A group of artists fighting eviction from studios in two towers owned by Carnegie Hall in New York City have won a reprieve in their legal battle.

A New York judge issued an order Friday preventing eviction of 50 tenants of the towers until their case can be heard in court Sept. 17.

Tenants are fighting eviction from two towers rising above the Carnegie Hall building at 57th Avenue and Broadway in New York.Tenants are fighting eviction from two towers rising above the Carnegie Hall building at 57th Avenue and Broadway in New York.
(Bebeto Matthews/Associated Press)

Carnegie Hall Corp. wants them out so it can renovate the space to house its education programs.

Marlon Brando and Leonard Bernstein once lived in the towers that rise above Carnegie Hall. Marilyn Monroe took acting lessons in one of the studios and Lucille Ball met there with her voice coach.  

In 1960, violinist Isaac Stern led a public campaign to save one of the towers from developers who wanted to tear it down.
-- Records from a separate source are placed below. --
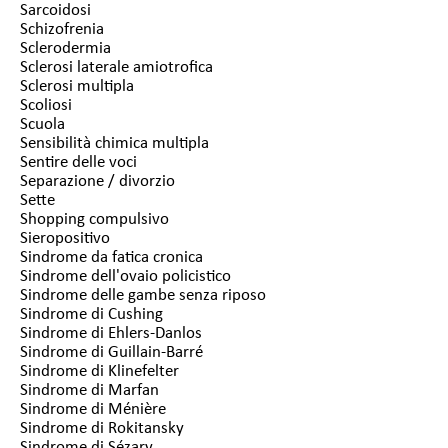
Sarcoidosi
Schizofrenia
Sclerodermia
Sclerosi laterale amiotrofica
Sclerosi multipla
Scoliosi
Scuola
Sensibilità chimica multipla
Sentire delle voci
Separazione / divorzio
Sette
Shopping compulsivo
Sieropositivo
Sindrome da fatica cronica
Sindrome dell'ovaio policistico
Sindrome delle gambe senza riposo
Sindrome di Cushing
Sindrome di Ehlers-Danlos
Sindrome di Guillain-Barré
Sindrome di Klinefelter
Sindrome di Marfan
Sindrome di Ménière
Sindrome di Rokitansky
Sindrome di Sézary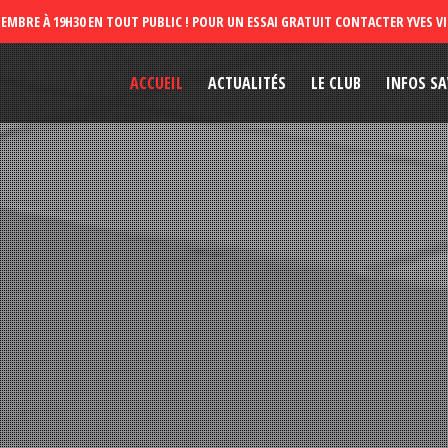
ACCUEIL
ACTUALITÉS
LE CLUB
INFOS SA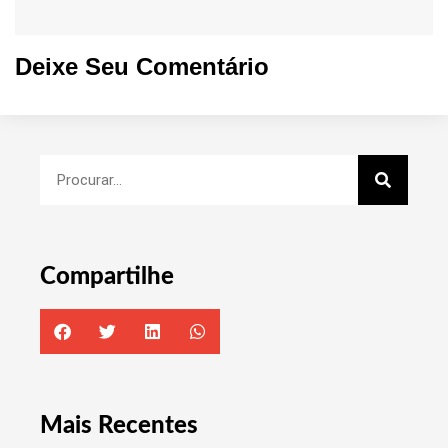
Deixe Seu Comentário
Compartilhe
Mais Recentes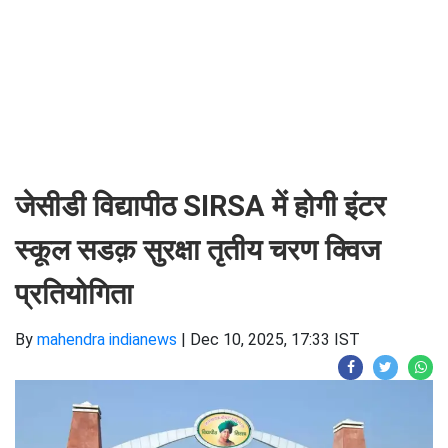
जेसीडी विद्यापीठ SIRSA में होगी इंटर
स्कूल सडक़ सुरक्षा तृतीय चरण क्विज
प्रतियोगिता
By
mahendra indianews
|
Dec 10, 2025, 17:33 IST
The painters' studios have 10-metre ceilings and huge skylights that catch the northern light artists find ideal.

Rents range from several hundred to thousands of dollars, depending on whether they are rent-controlled.

Carnegie, the philanthropist who built Carnegie Hall, constructed the studios for artists, said tenant Ashtiana Sundeer, a painter and meditation teacher.

"Andrew Carnegie had a specific intention and that intention still has a value," she said. "We're Carnegie's children. We certainly have the right to be here."

Editta Sherman, 95, a portrait photographer who has shot the likes of Henry Fonda and Andy Warhol, has lived there for 58 years.

"I'm not moving out! I'm going to be the last one in this building!" she said, adding that she raised five children in the building.

Carnegie Hall says it has offered to find new accommodation for elderly tenants of rent-controlled space.

The space is needed to expand the hall's education programs, which benefit about 115,000 children, said executive and artistic director Clive Gillinson.

The tenants' attorney, Arlene Boop, said the tenants won't go without a fight.

The plan to gut the studios "is sort of like 'Let's bulldoze the Greek temple,'" she said.